Dimensionality Reduction
Dimensionality reduction is a technique used in machine learning and statistics to reduce the number of features or variables in a dataset while preserving its essential characteristics. This is particularly useful when dealing with high-dimensional data, as it can help improve model performance, reduce overfitting, and make data visualization easier.

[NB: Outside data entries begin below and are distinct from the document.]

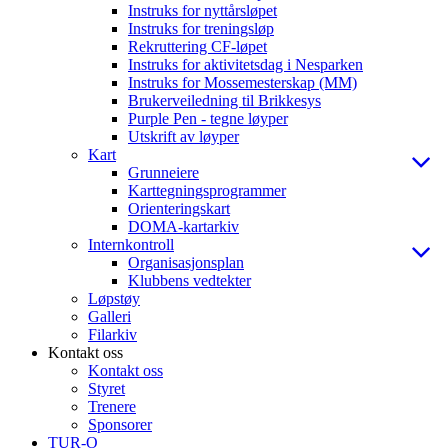
Instruks for nyttårsløpet
Instruks for treningsløp
Rekruttering CF-løpet
Instruks for aktivitetsdag i Nesparken
Instruks for Mossemesterskap (MM)
Brukerveiledning til Brikkesys
Purple Pen - tegne løyper
Utskrift av løyper
Kart
Grunneiere
Karttegningsprogrammer
Orienteringskart
DOMA-kartarkiv
Internkontroll
Organisasjonsplan
Klubbens vedtekter
Løpstøy
Galleri
Filarkiv
Kontakt oss
Kontakt oss
Styret
Trenere
Sponsorer
TUR-O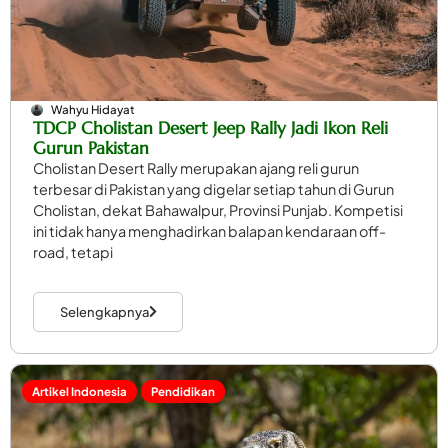
Wahyu Hidayat
TDCP Cholistan Desert Jeep Rally Jadi Ikon Reli
Gurun Pakistan
Cholistan Desert Rally merupakan ajang reli gurun
terbesar di Pakistan yang digelar setiap tahun di Gurun
Cholistan, dekat Bahawalpur, Provinsi Punjab. Kompetisi
ini tidak hanya menghadirkan balapan kendaraan off-
road, tetapi
Selengkapnya
Artikel Indonesia
Pendidikan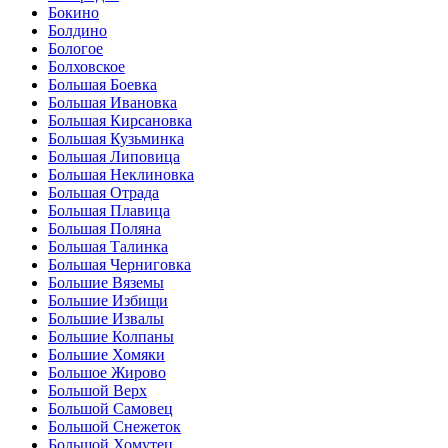
Бокино
Болдино
Бологое
Болховское
Большая Боевка
Большая Ивановка
Большая Кирсановка
Большая Кузьминка
Большая Липовица
Большая Неклиновка
Большая Отрада
Большая Плавица
Большая Поляна
Большая Талинка
Большая Черниговка
Большие Вяземы
Большие Избищи
Большие Извалы
Большие Колпаны
Большие Хомяки
Большое Жирово
Большой Верх
Большой Самовец
Большой Снежеток
Большой Хомутец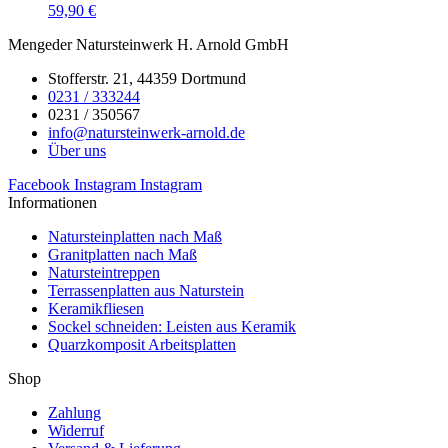
59,90
€
Mengeder Natursteinwerk H. Arnold GmbH
Stofferstr. 21, 44359 Dortmund
0231 / 333244
0231 / 350567
info@natursteinwerk-arnold.de
Über uns
Facebook
Instagram
Instagram
Informationen
Natursteinplatten nach Maß
Granitplatten nach Maß
Natursteintreppen
Terrassenplatten aus Naturstein
Keramikfliesen
Sockel schneiden: Leisten aus Keramik
Quarzkomposit Arbeitsplatten
Shop
Zahlung
Widerruf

First we will import the required libraries and read in some precipitation imagery.
import geowombat as gw
import os
import matplotlib.pyplot as plt
import pandas as pd
from glob import glob
import ray
import pandas as pd
os.chdir("../../xr_fresh/data/")
file_glob = f"evi_*tif"
files = sorted(glob(file_glob))
# print dates and files in a table
pd.DataFrame({ "file": files})
/home/mmann1123/miniconda3/envs/xr_fresh_update/lib/python3.9/site-packages/tqdm/auto.py:21: TqdmWarning: IProgress not found. Please update jupyter and ipywidgets. See https://ipywidgets.readthedocs.io/en/stable/user_install.html
from .autonotebook import tqdm as notebook_tqdm
file | |
---|---|
0 | evi_20160101.tif |
1 | evi_20160401.tif |
2 | evi_20160517.tif |
3 | evi_20170203.tif |
Let’s take a look at the imput data
with gw.open(files, nodata=-9999 ) as ds:
ds = ds.gw.mask_nodata()
ds.plot(col="time", col_wrap=4, cmap="viridis", robust=True)
display(ds)
Now let’s create 3 components from the data
import xr_fresh.dimension_reduction # This registers the accessor
cpus = 8
with ray.init(num_cpus=cpus) as rays:
# Example usage
with gw.open(
files,
stack_dim="band",
nodata=-9999
) as src:
src = src.gw.mask_nodata()
# get 3 k principal components - base zero counting
transformed_dataarray = src.gw_ext.k_pca(
gamma=15, n_components=3, n_workers=cpus, chunk_size=512
)
# plot each with a seperate scale
for i, comp in enumerate(transformed_dataarray.component.values):
transformed_dataarray.sel(component=comp).plot.imshow(
figsize=(8, 6), robust=True, cbar_kwargs={'label': f'Component {i+1}'}
)
plt.title(f'Principal Component {i+1}')
plt.show()
Save your outputs
transformed_dataarray.gw.save(
"test.tif",
overwrite=True,
)